A custom handler may be set by calling ``PyImport_SetOpenForImportHook()``
from C at any time, including before ``Py_Initialize()``. However, if a
hook has already been set then the call will fail. When
``open_for_import()`` is called with a hook set, the hook will be passed
the path and its return value will be returned directly. The returned
object should be an open file-like object that supports reading raw
bytes. This is explicitly intended to allow a ``BytesIO`` instance if
the open handler has already had to read the file into memory in order
to perform whatever verification is necessary to determine whether the
content is permitted to be executed.
Note that these hooks can import and call the ``_io.open()`` function on
CPython without triggering themselves.
If the hook determines that the file is not suitable for execution, it
should raise an exception of its choice, as well as raising any other
auditing events or notifications.
All import and execution functionality involving code from a file will
be changed to use ``open_for_import()`` unconditionally. It is important
to note that calls to ``compile()``, ``exec()`` and ``eval()`` do not go
through this function - an audit hook that includes the code from these
calls will be added and is the best opportunity to validate code that is
read from the file. Given the current decoupling between import and
execution in Python, most imported code will go through both
``open_for_import()`` and the log hook for ``compile``, and so care
should be taken to avoid repeating verification steps.
.. note::
The use of ``open_for_import()`` by ``importlib`` is a valuable
first defence, but should not be relied upon to prevent misuse. In
particular, it is easy to monkeypatch ``importlib`` in order to
bypass the call. Auditing hooks are the primary way to achieve
security transparency, and are essential for detecting attempts to
bypass other functionality.
API Availability
----------------
While all the functions added here are considered public and stable API,
the behavior of the functions is implementation specific. The
descriptions here refer to the CPython implementation, and while other
implementations should provide the functions, there is no requirement
that they behave the same.
For example, ``sys.addaudithook()`` and ``sys.audit()`` should exist but
may do nothing. This allows code to make calls to ``sys.audit()``
without having to test for existence, but it should not assume that its
call will have any effect. (Including existence tests in
security-critical code allows another vector to bypass auditing, so it
is preferable that the function always exist.)

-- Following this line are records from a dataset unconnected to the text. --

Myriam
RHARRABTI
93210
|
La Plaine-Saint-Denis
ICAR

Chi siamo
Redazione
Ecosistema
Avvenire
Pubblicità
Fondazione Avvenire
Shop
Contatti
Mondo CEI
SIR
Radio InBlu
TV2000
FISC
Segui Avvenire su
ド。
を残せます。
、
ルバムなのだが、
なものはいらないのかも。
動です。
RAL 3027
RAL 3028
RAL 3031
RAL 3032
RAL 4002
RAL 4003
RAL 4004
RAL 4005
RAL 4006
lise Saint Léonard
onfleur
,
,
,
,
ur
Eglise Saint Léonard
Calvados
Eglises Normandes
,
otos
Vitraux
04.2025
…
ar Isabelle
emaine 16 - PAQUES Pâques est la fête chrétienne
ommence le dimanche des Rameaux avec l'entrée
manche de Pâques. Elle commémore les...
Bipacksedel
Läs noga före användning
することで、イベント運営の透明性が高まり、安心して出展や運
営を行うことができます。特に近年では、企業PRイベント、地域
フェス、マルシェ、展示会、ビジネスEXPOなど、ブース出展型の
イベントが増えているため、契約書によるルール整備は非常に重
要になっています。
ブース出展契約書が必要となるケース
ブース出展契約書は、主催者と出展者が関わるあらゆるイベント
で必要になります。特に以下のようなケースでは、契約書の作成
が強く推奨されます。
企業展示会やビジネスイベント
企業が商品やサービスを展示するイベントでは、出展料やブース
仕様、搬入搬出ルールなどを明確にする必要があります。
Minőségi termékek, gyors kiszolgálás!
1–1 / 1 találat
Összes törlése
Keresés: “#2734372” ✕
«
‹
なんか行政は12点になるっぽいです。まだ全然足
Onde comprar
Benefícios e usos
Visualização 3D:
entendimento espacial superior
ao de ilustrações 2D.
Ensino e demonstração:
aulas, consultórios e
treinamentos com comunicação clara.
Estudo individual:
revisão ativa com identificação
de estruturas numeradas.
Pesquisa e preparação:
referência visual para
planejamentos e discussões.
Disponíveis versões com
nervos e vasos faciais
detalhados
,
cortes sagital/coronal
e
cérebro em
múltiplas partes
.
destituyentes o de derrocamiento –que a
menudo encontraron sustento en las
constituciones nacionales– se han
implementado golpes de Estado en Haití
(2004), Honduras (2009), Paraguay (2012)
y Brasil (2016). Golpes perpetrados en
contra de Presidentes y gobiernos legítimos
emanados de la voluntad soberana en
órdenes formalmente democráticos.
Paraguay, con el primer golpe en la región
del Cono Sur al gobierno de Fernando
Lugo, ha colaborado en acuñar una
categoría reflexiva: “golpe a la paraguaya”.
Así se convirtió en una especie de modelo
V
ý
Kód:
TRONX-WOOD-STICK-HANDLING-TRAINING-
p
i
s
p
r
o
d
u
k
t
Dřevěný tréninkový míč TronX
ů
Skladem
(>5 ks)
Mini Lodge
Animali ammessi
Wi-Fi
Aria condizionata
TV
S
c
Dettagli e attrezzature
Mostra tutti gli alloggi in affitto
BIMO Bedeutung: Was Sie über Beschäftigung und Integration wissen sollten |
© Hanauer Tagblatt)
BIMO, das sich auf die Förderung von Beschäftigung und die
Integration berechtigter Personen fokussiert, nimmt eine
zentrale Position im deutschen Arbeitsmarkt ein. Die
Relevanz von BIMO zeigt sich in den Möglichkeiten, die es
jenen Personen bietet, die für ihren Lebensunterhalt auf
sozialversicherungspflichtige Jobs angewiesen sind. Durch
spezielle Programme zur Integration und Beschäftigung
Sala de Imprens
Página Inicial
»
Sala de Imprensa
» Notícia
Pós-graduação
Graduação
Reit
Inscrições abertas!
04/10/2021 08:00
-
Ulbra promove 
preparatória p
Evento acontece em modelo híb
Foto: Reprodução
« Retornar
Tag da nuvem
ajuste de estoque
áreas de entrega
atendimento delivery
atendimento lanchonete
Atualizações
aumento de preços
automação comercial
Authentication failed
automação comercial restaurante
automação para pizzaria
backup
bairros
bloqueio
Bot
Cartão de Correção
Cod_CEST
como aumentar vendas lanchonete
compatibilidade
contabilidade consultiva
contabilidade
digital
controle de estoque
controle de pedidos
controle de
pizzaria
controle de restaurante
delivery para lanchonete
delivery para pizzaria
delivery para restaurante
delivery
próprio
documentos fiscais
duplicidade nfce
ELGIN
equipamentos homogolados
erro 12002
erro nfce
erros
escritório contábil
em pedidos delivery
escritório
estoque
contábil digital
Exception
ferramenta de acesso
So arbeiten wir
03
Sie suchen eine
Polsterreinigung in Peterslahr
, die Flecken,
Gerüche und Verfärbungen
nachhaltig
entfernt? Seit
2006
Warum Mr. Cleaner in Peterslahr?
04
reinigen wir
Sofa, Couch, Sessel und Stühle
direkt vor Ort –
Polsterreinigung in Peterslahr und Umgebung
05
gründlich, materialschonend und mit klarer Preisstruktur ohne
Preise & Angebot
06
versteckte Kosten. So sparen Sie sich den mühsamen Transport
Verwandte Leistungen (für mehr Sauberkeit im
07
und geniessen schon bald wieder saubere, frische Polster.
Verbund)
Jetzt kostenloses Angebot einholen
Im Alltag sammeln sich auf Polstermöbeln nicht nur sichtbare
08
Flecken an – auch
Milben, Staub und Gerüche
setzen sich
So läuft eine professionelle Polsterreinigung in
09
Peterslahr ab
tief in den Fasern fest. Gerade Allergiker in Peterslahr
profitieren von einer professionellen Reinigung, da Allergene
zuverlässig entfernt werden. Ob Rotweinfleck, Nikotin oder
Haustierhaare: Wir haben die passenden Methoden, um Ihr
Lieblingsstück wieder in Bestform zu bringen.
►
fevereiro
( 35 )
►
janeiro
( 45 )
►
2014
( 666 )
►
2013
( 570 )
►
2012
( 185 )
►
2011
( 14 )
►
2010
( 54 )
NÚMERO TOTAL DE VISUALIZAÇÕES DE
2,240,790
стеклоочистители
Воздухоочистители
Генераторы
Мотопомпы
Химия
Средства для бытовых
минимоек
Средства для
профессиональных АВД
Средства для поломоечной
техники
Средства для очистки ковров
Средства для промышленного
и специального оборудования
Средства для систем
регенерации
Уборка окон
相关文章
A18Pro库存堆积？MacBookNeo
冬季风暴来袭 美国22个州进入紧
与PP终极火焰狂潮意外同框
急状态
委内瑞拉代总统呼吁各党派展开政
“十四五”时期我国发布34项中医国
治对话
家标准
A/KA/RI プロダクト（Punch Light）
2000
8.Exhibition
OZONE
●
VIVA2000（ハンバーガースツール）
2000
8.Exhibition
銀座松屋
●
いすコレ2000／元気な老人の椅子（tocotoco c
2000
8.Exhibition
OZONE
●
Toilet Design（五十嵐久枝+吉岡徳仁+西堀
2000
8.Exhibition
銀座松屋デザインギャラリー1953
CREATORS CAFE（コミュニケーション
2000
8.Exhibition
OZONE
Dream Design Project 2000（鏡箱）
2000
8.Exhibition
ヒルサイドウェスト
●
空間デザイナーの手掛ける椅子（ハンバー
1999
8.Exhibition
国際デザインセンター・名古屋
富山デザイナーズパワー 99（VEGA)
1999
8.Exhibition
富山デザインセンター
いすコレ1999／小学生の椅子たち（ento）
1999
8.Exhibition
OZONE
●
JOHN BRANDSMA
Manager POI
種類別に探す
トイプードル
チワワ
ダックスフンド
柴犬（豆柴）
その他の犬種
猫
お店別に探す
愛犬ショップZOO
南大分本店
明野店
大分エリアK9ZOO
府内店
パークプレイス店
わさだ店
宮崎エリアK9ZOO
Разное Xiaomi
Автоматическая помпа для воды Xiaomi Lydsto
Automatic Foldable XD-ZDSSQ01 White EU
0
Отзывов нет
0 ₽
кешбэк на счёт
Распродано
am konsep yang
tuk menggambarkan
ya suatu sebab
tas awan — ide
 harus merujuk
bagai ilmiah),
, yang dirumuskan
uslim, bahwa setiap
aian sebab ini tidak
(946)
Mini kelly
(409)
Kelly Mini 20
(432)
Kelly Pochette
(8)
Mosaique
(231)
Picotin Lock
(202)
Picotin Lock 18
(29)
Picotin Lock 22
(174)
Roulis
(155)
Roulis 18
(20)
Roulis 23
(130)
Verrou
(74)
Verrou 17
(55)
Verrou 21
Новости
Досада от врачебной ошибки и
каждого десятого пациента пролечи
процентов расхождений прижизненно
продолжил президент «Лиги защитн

``_imp.open_for_import(path)`` should at a minimum always return
``_io.open(path, 'rb')``. Code using the function should make no further
assumptions about what may occur, and implementations other than CPython
are not required to let developers override the behavior of this
function with a hook.
Audit Hook Locations
====================
Calls to ``sys.audit()`` or ``PySys_Audit()`` will be added to the
following operations with the schema in Table 1. Unless otherwise
specified, the ability for audit hooks to abort any listed operation
should be considered part of the rationale for including the hook.
.. csv-table:: Table 1: Audit Hooks
:header: "API Function", "Event Name", "Arguments", "Rationale"
:widths: 2, 2, 3, 6
``PySys_AddAuditHook``, ``sys.addaudithook``, "", "Detect when new
audit hooks are being added.
"
``_PySys_ClearAuditHooks``, ``sys._clearaudithooks``, "", "Notifies
hooks they are being cleaned up, mainly in case the event is
triggered unexpectedly. This event cannot be aborted.
"
``PyImport_SetOpenForImportHook``, ``setopenforimporthook``, "", "
Detects any attempt to set the ``open_for_import`` hook.
"
"``compile``, ``exec``, ``eval``, ``PyAst_CompileString``,
``PyAST_obj2mod``", ``compile``, "``(code, filename_or_none)``", "
Detect dynamic code compilation, where ``code`` could be a string or
AST. Note that this will be called for regular imports of source
code, including those that were opened with ``open_for_import``.
"
"``exec``, ``eval``, ``run_mod``", ``exec``, "``(code_object,)``", "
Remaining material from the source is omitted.